Large Scale Climate Teleconnections Driving Marine Black Shale Formation Across the Jurassic Boreal Seaway (KFC): A Geochemistry-Modelling Perspective
T. Wagner, E. Atar, A. Aplin, O. Dellwig, V. Lamoureux-Var, T.L. Leith, D. Lunt, C. März and B. Schnetger
Event name: Sixth EAGE Shale Workshop
Session: Sedimentology, Deposition and Diagenesis of Shales I
Publication date: 28 April 2019
Info: Extended abstract, PDF ( 930.49Kb )
Price: € 20
Expanded successions of marine black shale provide important proxy records to test climatic teleconnections across ocean basins and paleo-latitudes. The causal and generic relationships controlling the timing, composition, and internal variability of marine organic carbon (OC)-rich shale over large distances and during variable global climate states are, however, far from understood but relevant for hydrocarbon generation potential. Despite detailed documentation of the processes operating in individual ocean settings and under specific climatic conditions, it remains a challenge to present a unifying concept that explains the generic and far field interconnections between climate zones and ocean basins at multiple temporal and spatial scales.
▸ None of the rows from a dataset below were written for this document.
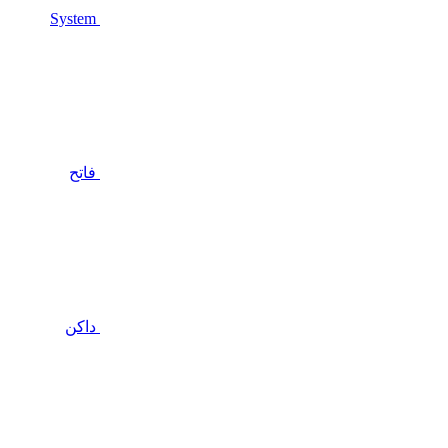
System
فاتح
داكن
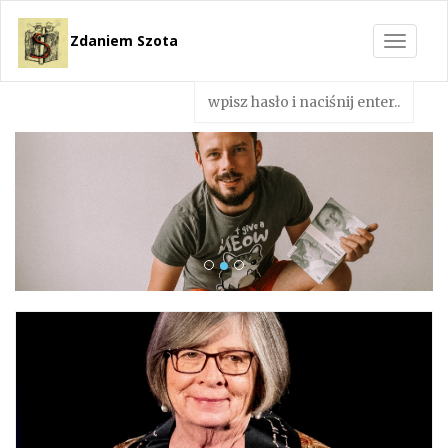
Zdaniem Szota
Toggle
navigat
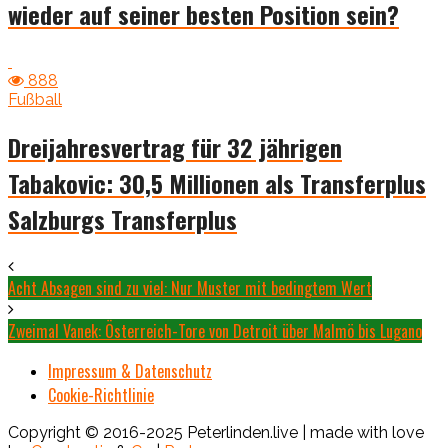
wieder auf seiner besten Position sein?
888
Fußball
Dreijahresvertrag für 32 jährigen
Tabakovic: 30,5 Millionen als Transferplus
Salzburgs Transferplus
Acht Absagen sind zu viel: Nur Muster mit bedingtem Wert
Zweimal Vanek: Österreich-Tore von Detroit über Malmö bis Lugano
Impressum & Datenschutz
Cookie-Richtlinie
Copyright © 2016-2025 Peterlinden.live | made with love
Progress towards such a unifying model has been made for the Cretaceous Atlantic providing an important step forward to simulate the location and internal heterogeneity of black shale formation more reliably, especially for areas where limited field data exist due to harsh or remote conditions, such as the Mesozoic Arctic. In this study we combine new, high resolution geochemical and sedimentological records from the Jurassic boreal seaway, where widespread deposition of the Jurassic Kimmeridge Clay Formation (KFC) is well documented with large scale climate and biogeochemical modelling, placing the seaway into a global climatic context.